ISSN 1470-3947 (print) | ISSN 1479-6848 (online)

Endocrine Abstracts (2019) 63 P247 | DOI: 10.1530/endoabs.63.P247

MRI follow-up is not useful in patients with GH-secreting pituitary adenomas primarily treated and responsive to long-acting somatostatin analogs (SMSa)

Naïa Grandgeorge1, Giovanni Barchetti2, Solange Grunenwald1, Fabrice Bonneville2 & Philippe Caron1


1Department of Endocrinology and Metabolic Diseases, CHU Larrey, Toulouse, France; 2Department of Neuroradiology, CHU Purpan, Toulouse, France.


Introduction: Primary SMSa treatment can be associated with hormonal remission and tumor shrinkage in patients with GH-secreting pituitary adenomas. In the 2014 Endocrine Society guideline for Acromegaly, there is no specific mention of MRI follow-up during long-term SMSa treatment. The aim of this study was to evaluate any change of GH-secreting adenoma size during primary SMSa treatment and whether regular MRI follow-up was necessary in acromegalic patients treated with first generation long-acting SMSa.

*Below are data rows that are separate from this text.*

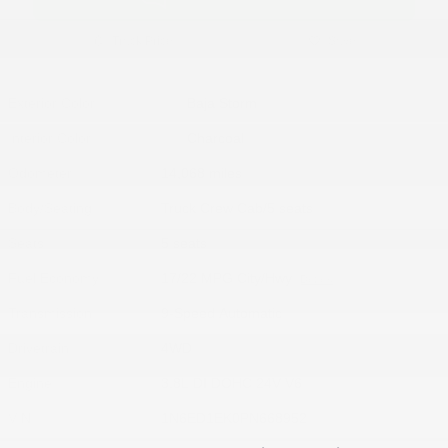
Track Price
Save
Exterior Color
Baja Storm
Interior Color
Charcoal
Odometer
14,068 miles
Body/Seating
Truck Crew Cab/5 seats
Seats
5 seats
Fuel Economy
17/22 MPG City/Hwy
Details
Transmission
9-Speed Automatic
Drivetrain
4WD
Engine
3.8L DI DOHC 24V V6
VIN
1N6ED1EK0PN668952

Patients and Methods: In this retrospective and monocentric study we included patients with GH/IGF-1 hypersecretion and GH-secreting pituitary adenomas with normal visual field, primarily treated with first generation long-acting SMSa between 1995 and 2015, and regularly followed (clinical evaluation, GH/IGF-1 levels, pituitary MRI) during at least 3 years. To assess meaningful adenoma change during SMSa therapy, maximal height of the adenoma under the optic chiasm, on coronal T2-weighted MRI, was manually measured by the same radiologist blinded to clinical history, at baseline and at last pituitary MRI of each patient.

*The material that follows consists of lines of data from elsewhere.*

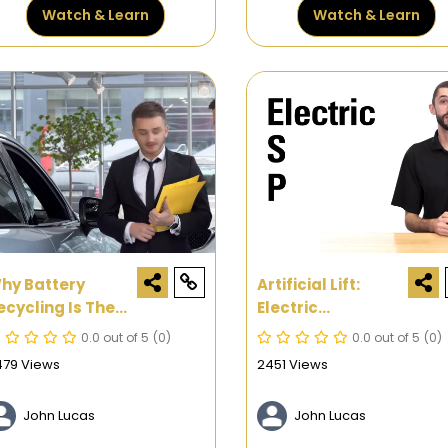
Watch & Learn
Watch & Learn
hy Battery
Artificial Lift:
ecycling Is The
Electric
ext Big Thing
Submersible
0.0 out of 5
(0)
0.0 out of 5
(0)
Pumps In Oil &
479 Views
2451 Views
Gas Systems
John Lucas
John Lucas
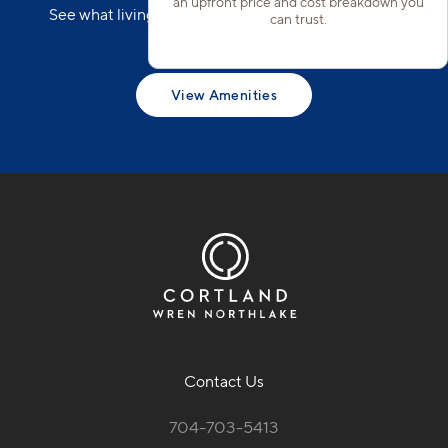
an upfront price and cost breakdown you
See what living in Cortland Wren Northlake could
can trust.
look like.
View Amenities
Contact Us
704-703-5413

Results: We included 83 patients (32 men and 51 women, mean age at diagnosis 50±12 years) with mean GH=19.3±25.6 ng/ml, IGF-1=284±110% ULN and pituitary adenoma height =12.9±4.7 mm. Patients were primarily treated with long-acting lanreotide Autogel (n=67) or octreotide LAR (n=16), and mean follow-up was 8.9±4.9 years in 36 controlled patients (GH<2.5 ng/ml, normalized IGF-1 for age and sex) and 2.0±1.6 years in 47 partially responders (decrease of IGF-1 >10%) to SMSa alone, before association with dopamine agonists/pegvisomant or pituitary surgery. During primary SMSa treatment, no increase of pituitary adenoma height was observed. Pituitary adenoma height decreased significantly in controlled patients (diagnosis: 11.9±4.8 mm, SMSa: 9.6±3.3 mm, P < 0.001), and in partially responders (diagnosis: 13.6±4.5 mm, SMSa: 11.5±4.5 mm, P < 0.001). Controlled patients were older (P < 0.05), had lower mean GH (P < 0.05) or IGF-1 (P=0.05) concentrations, and smaller pituitary adenoma (P < 0.05) at diagnosis.

Conclusion: During long-term treatment with first generation SMSa, no increase of GH-secreting adenoma size was observed. Primary SMSa treatment was associated with a significantly decrease of adenoma height in controlled and in partially responder patients. Therefore MRI follow-up does not seem useful in acromegalic patients responsive to SMSa treatment.